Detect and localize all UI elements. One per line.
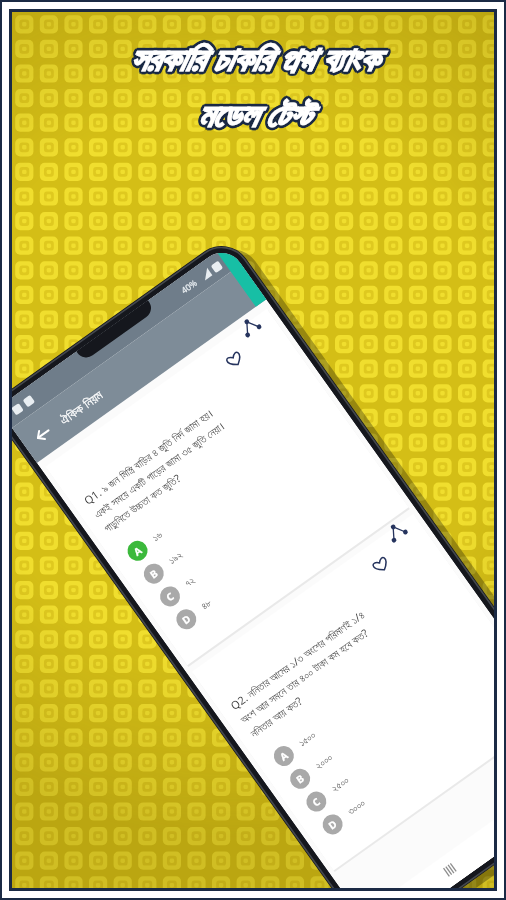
button[interactable]: Sarkari Chakri Prashna Bank Model Test <box>0 0 506 900</box>
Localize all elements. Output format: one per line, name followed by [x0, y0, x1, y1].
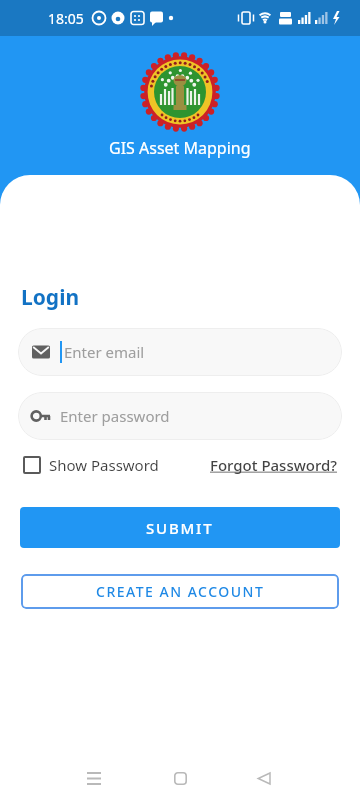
button[interactable]: Enter email [18, 328, 342, 376]
button[interactable]: SUBMIT [20, 507, 340, 548]
staticText: SUBMIT [146, 518, 214, 538]
staticText: 18:05 [48, 9, 84, 28]
staticText: GIS Asset Mapping [109, 137, 251, 159]
staticText: CREATE AN ACCOUNT [96, 582, 265, 601]
button[interactable]: CREATE AN ACCOUNT [21, 574, 339, 609]
button[interactable] [240, 766, 288, 790]
staticText: Enter email [64, 342, 145, 362]
button[interactable]: Enter password [18, 392, 342, 440]
button[interactable] [156, 766, 204, 790]
button[interactable]: Forgot Password? [210, 455, 338, 475]
button[interactable] [70, 766, 118, 790]
button[interactable] [23, 456, 41, 474]
staticText: Show Password [49, 455, 159, 475]
staticText: Enter password [60, 406, 170, 426]
staticText: Login [21, 283, 80, 312]
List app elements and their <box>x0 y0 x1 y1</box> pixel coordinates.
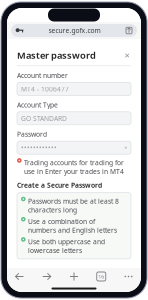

• • • • • • •

**TASK:** Starting with the line that contains "Localize all elements." and ending with the last line of the material, every line must be written out exactly; no other lines and no pictures are wanted.

**ANSWER TO THIS PROBLEM:**
Localize all elements. Output format: one per line, name followed by [x0, y0, x1, y1].
button[interactable]: Enter email [18, 328, 342, 376]
button[interactable]: SUBMIT [20, 507, 340, 548]
staticText: SUBMIT [146, 518, 214, 538]
staticText: 18:05 [48, 9, 84, 28]
staticText: GIS Asset Mapping [109, 137, 251, 159]
staticText: CREATE AN ACCOUNT [96, 582, 265, 601]
button[interactable]: CREATE AN ACCOUNT [21, 574, 339, 609]
button[interactable] [240, 766, 288, 790]
staticText: Enter email [64, 342, 145, 362]
button[interactable]: Enter password [18, 392, 342, 440]
button[interactable] [156, 766, 204, 790]
button[interactable]: Forgot Password? [210, 455, 338, 475]
button[interactable] [70, 766, 118, 790]
button[interactable] [23, 456, 41, 474]
staticText: Show Password [49, 455, 159, 475]
staticText: Enter password [60, 406, 170, 426]
staticText: Login [21, 283, 80, 312]
List app elements and their <box>x0 y0 x1 y1</box> pixel coordinates.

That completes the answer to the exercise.